Some mistake. For many decades, Latin
Americans discovered -- to the point of despair -- what a disaster
entrepreneur governments really were. In the state-run Argentina founded by
Perón, implacably continued after his disappearance until the late 1980s, it
was easier to find a cat with two heads than a telephone line. Sometimes, 10
years would pass before the phone company would deliver one. State-run
enterprises everywhere were extremely corrupt, operated clumsily, lagged in
technological development, were filled with unnecessary employees hired for
political reasons, regardless of personal merit, and suffered losses that
had to be balanced by special allocations from the national budget. Quite
simply, they were ruinous and absurd businesses that drove customers and
users crazy while gradually impoverishing the whole of the population.

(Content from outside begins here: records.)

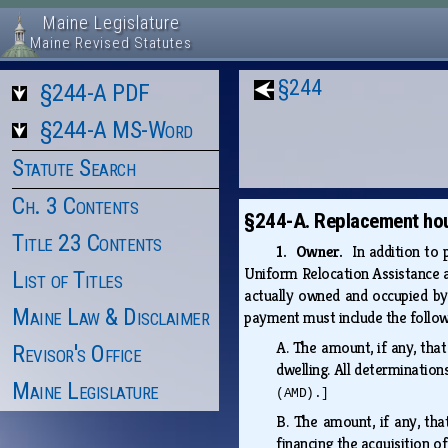
Maine Legislature
Maine Revised Statutes
§244
§244-A PDF
§244-A MS-Word
Statute Search
Ch. 3 Contents
§244-A. Replacement ho
Title 23 Contents
1. Owner.
In addition to
Uniform Relocation Assistance a
List of Titles
actually owned and occupied by 
Maine Law & Disclaimer
payment must include the follo
A.
The amount, if any, tha
Revisor's Office
dwelling. All determinatio
Maine Legislature
(AMD).]
B.
The amount, if any, tha
financing the acquisition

Why did state enterprises fail? First,
because they were conducted with political criteria guided by patronage, not
with rational managerial methods. Second, because prices were set for
electoral reasons, not as a function of costs. Third, because the government
suppressed competition and, with it, every stimulus that could improve the
quality of the goods and services offered. It's true that entrepreneurs
defend their interests tooth and nail, but in an open and competitive market
that means that they must constantly try to produce better products and
offer them at ever-decreasing prices. That can be seen, for example, in the
world of communications, where competition is free and the cost of
telephones and rates is cheaper every day.
Europe -- where the state-ownership trend
was born and became entrenched in the 20th Century under the leadership of
England (a much older version was imposed in France in the 17th Century by
Jean-Baptiste Colbert, the father of mercantilism) -- learned its lesson
years ago. Today, one of the requirements to join the European Union or
remain within it is to privatize public companies and encourage competition
and the market, because nobody has any doubt that the entrepreneur
government is the most direct way to impoverish peoples, retard their
technological development, corrupt the body politic, and sour the
relationship between the voters and the parties.
Why isn't Latin America capable of learning
from its mistakes? The answer is very disheartening. The old definition of a
idiot is someone who repeats the same experiment 20 times in the hope that
sometime the results will be different. In a few months, Plinio Apuleyo
Mendoza, Álvaro Vargas Llosa and I will try to explain it in a book titled
The Return of the Idiot. Will it be useful? Let us hope so.